Waiting time should be short in relation to the pathology or the schedule of the vessel.

Intake

Always take the cultural background of the seafarer into account. For some it is impolite to give negative answers or deny. Some have different attitudes towards pain. Always give the patient the chance to express his worries or anxiety.

Clinical examination

Although this is not usually very hindered by language problems it may happen that the response to a test is different because of cultural behaviour. It may also be delicate for some cultures to have a nurse around while undressing up to the point of an important aspect of the problem to be omitted.

Laboratory test

In the selection of an appropriate laboratory test the choice does not only depend on the differential diagnosis but also on what can be done before the ship leaves. Relevance of the lab test is important but also more exceptional or “tropical” pathology should be reminded.

Medical imaging

In this respect also the selection of the most appropriate test is important. A method must be sufficiently sensitive and have enough specificity to support the clinical findings and anamnesis.
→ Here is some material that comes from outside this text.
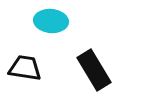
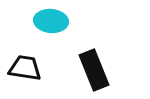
black rectangle: rotated 9 degrees clockwise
Sometimes an ultrasound may give a better chance to get relevant findings than a CT scan or MRI, sometimes precious time is lost by first doing an ultrasound if in the end an MRI / CT is necessary.

Communication of results

All results should either be in English or in the native language of the seafarer. If not, an English summary of the reports should be added to the patient’s documents. All results should be typed out; handwritten notes are to be avoided. Services that cannot provide immediate protocols of this kind should not be preferred.

Assessment

It is rather rare in a primary care setting to come to a diagnosis. Most conclusions are working hypotheses. It is essential and sometimes enough to advise the patient about his capacities and risks with the safety of the ship as important reference.

Explanation

As in every consultation it is a critical moment to explain the findings and round up the planning and treatment. Information can be misinterpreted; the patient can get lost in technical details or can be frightened by the medical language.

Reporting

Reporting to the ship should hold essential information about the duty status of the patient and the safety of the vessel. If the patient has to be repatriated or hospitalized it may also be necessary to involve the agency, the company, the insurance company and the consulate. Medical and other sensitive information should be handed over to the patient only and all results of investigations including x-rays are to be given (with) to the patient to allow follow up and avoid repeated tests in other ports.

Medication

Medication has to be given with an explanation in English or the native language of the patient about dosage, length of treatment and possible side effects. Reports and instructions should always mention the generic names. Pharmacies that can deliver on board are preferred and the seafarer should never pay the medication in the first place.

Transport back on board

Convenient transport back to the ship should assist the patient until he is back on board and eventually accompany him to explain further arrangements and follow-up consultations or wait at the gangway to get the patient back off the ship to the hospital or airport if appropriate.

This example highlights a number of essential moments and events in a normal consultation that may be decisive for the quality of care a seafarer gets. A real maritime service or port clinic is organized in a way that these elements are taken into account and a maximal effort is done to overcome the barriers for the patient. This can only be done if all partners have knowledge and insight in their role and tasks from the taxi driver to the receptionist, the nurse and the doctor.